Globally, Coronary Heart Disease (CHD) has become a leading cause of death with an increasing trend (Mensah et al., 2019). In addition, the current increase in air pollution in the form of PM2.5 (2.5-micron air particles) adds to the global age-standardized burden of CHD in several low- and middle-income countries, especially in Asia, Oceania, and Africa (Wang et al., 2021). In Indonesia, the Basic Health Research 2018 indicated a very high prevalence of CHD risk factors such as smoking, physical activity, and hypertension, ranging from 28 to 33%. Moreover, following the situation leads to an increase in the number of Indonesian people getting cardiovascular disease (Uli et al., 2020). This condition shows that the health burden due to cardiovascular disease will rise in Indonesia (Adisasmito et al., 2020; Uli et al., 2020). Moreover, CHD is still a health problem that requires attention as its rates being the leading cause of death following stroke, causing 37% of deaths in Indonesia (Chow et al., 2017).
CHD has an impact on the physical and psychological aspects of the patient. However, this psychological problem is still not optimally managed. Some studies indicated the failure of interventions for CHD patients to effectively deal with psychological issues such as anxiety and depression compared to physical problems after an acute condition (Su & Yu, 2019; Nuraeni et al., 2020; Turan Kavradim et al., 2020). In accordance, nurses as care providers have a role in providing holistic nursing care, including physical, psychological, and spiritual aspects. Consequently, nurses have opportunities and challenges in managing psychological problems that may occur in CHD patients.

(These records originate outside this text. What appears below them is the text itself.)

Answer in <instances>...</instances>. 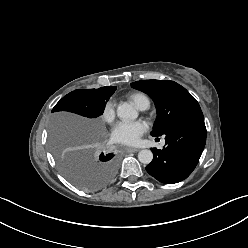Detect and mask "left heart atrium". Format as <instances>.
<instances>
[{
	"label": "left heart atrium",
	"mask_w": 248,
	"mask_h": 248,
	"mask_svg": "<svg viewBox=\"0 0 248 248\" xmlns=\"http://www.w3.org/2000/svg\"><path fill=\"white\" fill-rule=\"evenodd\" d=\"M146 130L141 121H120L112 129L113 141L125 145H135Z\"/></svg>",
	"instance_id": "left-heart-atrium-1"
}]
</instances>
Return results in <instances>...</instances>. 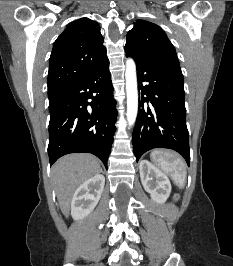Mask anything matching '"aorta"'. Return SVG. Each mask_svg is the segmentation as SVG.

On the psychological aspect, CHD patients often experience depression (Carney & Freedland, 2017). According to Lichtman et al. (2014) and Vaccarino et al. (2020), as much as 15-30% of CHD patients encounter depression. Specifically in Indonesia, Nur'aeni et al. (2019) found that 41% of 100 CHD patients undergoing outpatient treatment experienced depression. In addition, another study showed that 27.3% of 77 CHD patients experienced mild to severe depression (Chaerunnisa et al., 2017). Recent research in a cardiac intensive care unit found that 100% of the 84 CHD patients experienced mild (35.7%), moderate (58.3%), and severe depression (6.0%) (Amni, 2020). Those Indonesian studies affirmed that depression is a substantial problem experienced by CHD patients.

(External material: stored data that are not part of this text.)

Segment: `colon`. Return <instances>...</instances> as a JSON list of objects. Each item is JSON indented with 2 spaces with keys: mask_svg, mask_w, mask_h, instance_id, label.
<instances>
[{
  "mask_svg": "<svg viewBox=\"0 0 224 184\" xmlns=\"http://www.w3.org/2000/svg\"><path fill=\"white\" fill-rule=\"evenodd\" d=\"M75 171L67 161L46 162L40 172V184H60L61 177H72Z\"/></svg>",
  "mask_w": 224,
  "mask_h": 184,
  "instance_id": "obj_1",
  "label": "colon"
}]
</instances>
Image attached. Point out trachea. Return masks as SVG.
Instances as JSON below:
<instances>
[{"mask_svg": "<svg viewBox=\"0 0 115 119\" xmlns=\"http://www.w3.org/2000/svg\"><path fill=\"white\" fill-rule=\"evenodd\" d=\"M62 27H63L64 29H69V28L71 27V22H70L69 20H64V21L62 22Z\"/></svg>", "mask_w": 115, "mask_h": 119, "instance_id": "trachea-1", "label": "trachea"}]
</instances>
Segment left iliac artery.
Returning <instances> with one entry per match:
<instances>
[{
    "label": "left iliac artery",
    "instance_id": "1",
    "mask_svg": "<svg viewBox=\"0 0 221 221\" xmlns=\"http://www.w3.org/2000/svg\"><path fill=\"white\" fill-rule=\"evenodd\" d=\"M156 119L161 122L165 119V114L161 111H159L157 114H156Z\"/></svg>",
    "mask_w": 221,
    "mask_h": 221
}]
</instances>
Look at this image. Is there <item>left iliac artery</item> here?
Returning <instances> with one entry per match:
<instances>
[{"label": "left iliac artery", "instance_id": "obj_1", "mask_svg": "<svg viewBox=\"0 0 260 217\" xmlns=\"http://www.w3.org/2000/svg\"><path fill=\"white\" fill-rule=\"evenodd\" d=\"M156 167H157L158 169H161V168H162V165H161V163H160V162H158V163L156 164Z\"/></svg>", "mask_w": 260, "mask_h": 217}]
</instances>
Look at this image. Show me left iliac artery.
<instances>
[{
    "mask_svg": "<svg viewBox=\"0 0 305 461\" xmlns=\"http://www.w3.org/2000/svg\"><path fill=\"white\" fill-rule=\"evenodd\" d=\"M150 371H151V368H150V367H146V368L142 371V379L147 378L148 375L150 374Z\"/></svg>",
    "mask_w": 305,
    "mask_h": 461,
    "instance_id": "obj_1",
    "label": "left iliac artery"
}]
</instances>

Several studies have also shown a high prevalence of depression followed by increased mortality and morbidity in CHD patients. Results of a systematic review by Lichtman et al. (2014) showed that depression was associated with an increased risk of death in patients with myocardial infarction. In addition, depression was also associated with severe functional disorders, low adherence to therapy, and low participation in cardiac rehabilitation (Vaccarino et al., 2020). Moreover, studies on quality of life also showed that depression was the strongest predictor of low quality of life in patients with CHD (Lane et al., 2000; Müller-Tasch et al., 2007; Nuraeni et al., 2016), compared to other factors of symptom severity in heart disease, such as angina, functional capacity, or dyspnea (Amin et al., 2006; Hare et al., 2014; Nuraeni et al., 2016).

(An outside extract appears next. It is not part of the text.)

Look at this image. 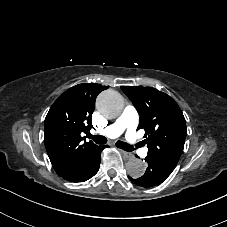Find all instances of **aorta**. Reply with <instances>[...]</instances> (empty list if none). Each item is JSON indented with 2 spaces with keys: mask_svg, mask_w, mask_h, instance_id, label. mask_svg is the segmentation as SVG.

Depression in CHD patients, if not treated properly, will give a poor prognosis. Although it can be treated with antidepressants, serotonin-norepinephrine reuptake inhibitors, tricyclic antidepressants, and selective serotonin reuptake inhibitors (Vaccarino et al., 2020), the use of antidepressants is significantly associated with fatal CHD complications such as sudden cardiac arrest (SDA) (Whang et al., 2009). This situation shows the importance of examining the causes of depression to provide appropriate intervention.
Previous studies attempted to identify factors associated with depression in patients with CHD in Indonesia. These factors were social support, anxiety, spiritual wellbeing, marital status, physical limitations, frequency of angina, and factors related to treatment history. These studies indicated that depression was associated with low spiritual wellbeing (Nur'aeni et al., 2019), anxiety (Nuraeni et al., 2018), and low social support (Chaerunnisa et al., 2017). Another aspect to be explored concerning depressive symptoms is patients' belief of illness or illness perception or illness cognition. Illness cognition highlights the representation of cognitive and emotional elements that are dynamic in influencing a person's health behavior in facing disease threats (Ogden, 2012). According to Cameron and Leventhal (2003), illness cognition as the core of the Self Regulation Model (SRM) is a systematic process of setting goals, planning appropriate strategies to achieve, and evaluating goals and strategies to revise them. A conscious effort is involved in this systematic process of regulating thoughts, emotions, and behavior. Therefore, we were interested in studying how this systematic process occurred in each treatment phase experienced by patients by measuring illness cognition and analyzing its correlation with depression symptoms. Smallheer et al. (2018) recognized a correlation between illness cognition and subjective health in CHD patients; however, there was no direct relationship between illness cognition and depressive symptoms.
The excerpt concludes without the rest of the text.